This Is What Happens To Your Brain When You're In Back-To-Back Meetings

You can actually see stress levels spike in people's brainwaves when their work schedules are packed.
Too many meetings without breaks can cause our stress levels to spike, a Microsoft study found.
PhotoAlto/Frederic Cirou via Getty Images
Too many meetings without breaks can cause our stress levels to spike, a Microsoft study found.

If you have ever felt like a full day of back-to-back meetings was draining your life force, you’re not alone.

Many of us dread a packed work calendar. Wasting too much time in meetings is a distraction preventing 67% of professionals from making more of an impact, according to a 2019 survey of nearly 2,000 people by organizational consultancy Korn Ferry.

But it’s not just that a high number of meetings can give us feelings of anxiety.

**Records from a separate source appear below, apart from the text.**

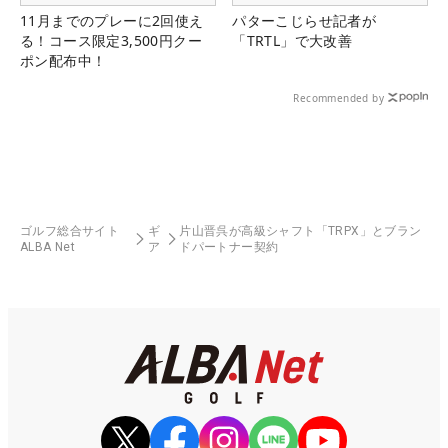
11月までのプレーに2回使え
パターこじらせ記者が
る！コース限定3,500円クー
「TRTL」で大改善
ポン配布中！
Recommended by
ゴルフ総合サイト
ギ
片山晋呉が高級シャフト「TRPX」とブラン
ALBA Net
ア
ドパートナー契約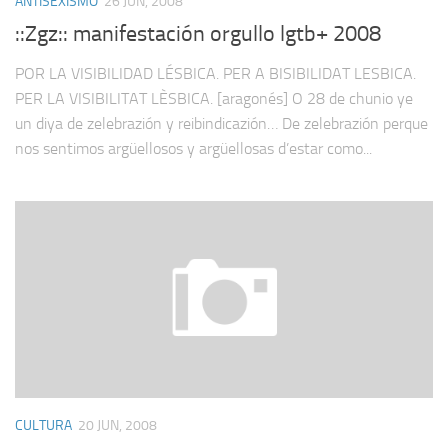
ANTISEXISMO
26 JUN, 2008
::Zgz:: manifestación orgullo lgtb+ 2008
POR LA VISIBILIDAD LÉSBICA. PER A BISIBILIDAT LESBICA.
PER LA VISIBILITAT LÈSBICA. [aragonés] O 28 de chunio ye
un diya de zelebrazión y reibindicazión… De zelebrazión perque
nos sentimos argüellosos y argüellosas d’estar como...
CULTURA
20 JUN, 2008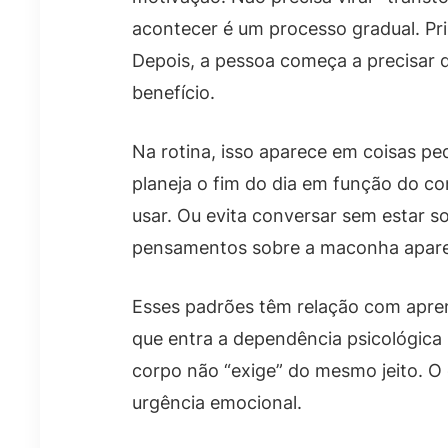
acontecer é um processo gradual. Prim
Depois, a pessoa começa a precisar 
benefício.
Na rotina, isso aparece em coisas pe
planeja o fim do dia em função do c
usar. Ou evita conversar sem estar so
pensamentos sobre a maconha apar
Esses padrões têm relação com apren
que entra a dependência psicológica
corpo não “exige” do mesmo jeito. O
urgência emocional.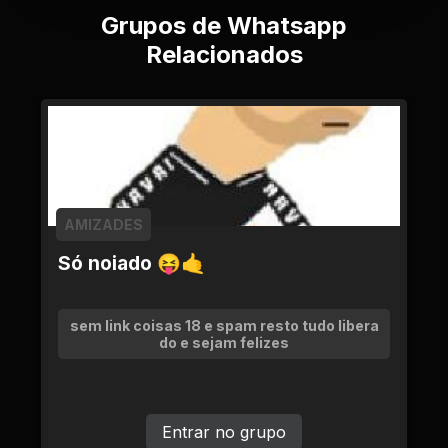
Grupos de Whatsapp
Relacionados
AMIZADES
Só noiado 😝🤙
sem link coisas 18 e spam resto tudo libera
do e sejam felizes
Entrar no grupo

There’s actually research that shows how attending too many — and seldom taking breaks — can cause our brains to work differently.

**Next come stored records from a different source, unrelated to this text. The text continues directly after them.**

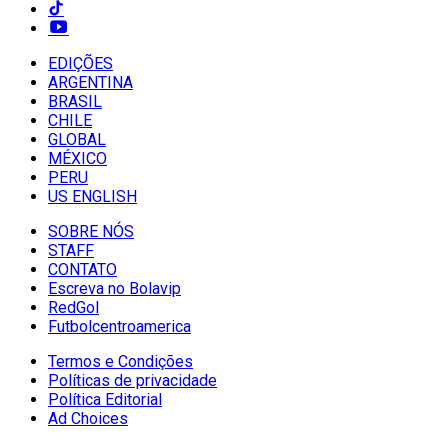
EDIÇÕES
ARGENTINA
BRASIL
CHILE
GLOBAL
MÉXICO
PERU
US ENGLISH
SOBRE NÓS
STAFF
CONTATO
Escreva no Bolavip
RedGol
Futbolcentroamerica
Termos e Condições
Políticas de privacidade
Política Editorial
Ad Choices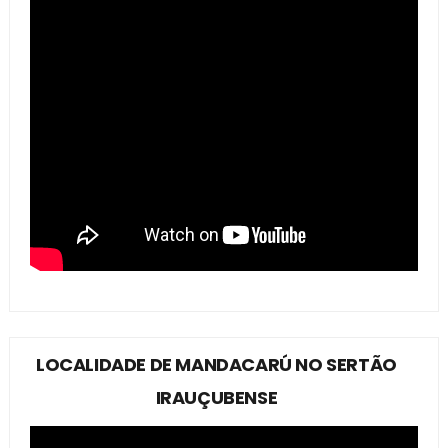
LOCALIDADE DE MANDACARÚ NO SERTÃO
IRAUÇUBENSE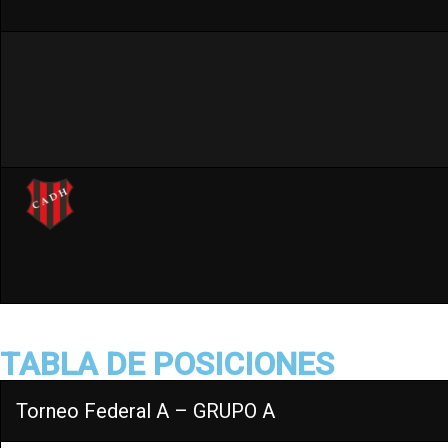
TABLA DE POSICIONES
Torneo Federal A – GRUPO A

Study Finds Stress Levels Spiked Amid Back-To-Back Meetings

In 2021, researchers at Microsoft’s Human Factors Lab asked 14 people to take part in video calls while wearing electroencephalogram equipment that monitored electrical activity in their brains. On one Monday, some participants were given four half-hour meetings without breaks, while others had four half-hour meetings with a 10-minute break between each for meditation; then, on the following Monday, the two groups switched.

Among those who got no breaks, beta wave activity increased in the brain with each successive meeting, indicating heightened stress levels. In fact, just the anticipation of the next call caused a spike in beta activity during the transition period between meetings, researchers found.

In a Microsoft study last year, beta wave activity increased in the brains of people who had successive meetings with no breaks, indicating a rise in stress. Beta activity remained stable in those who took 10-minute breaks.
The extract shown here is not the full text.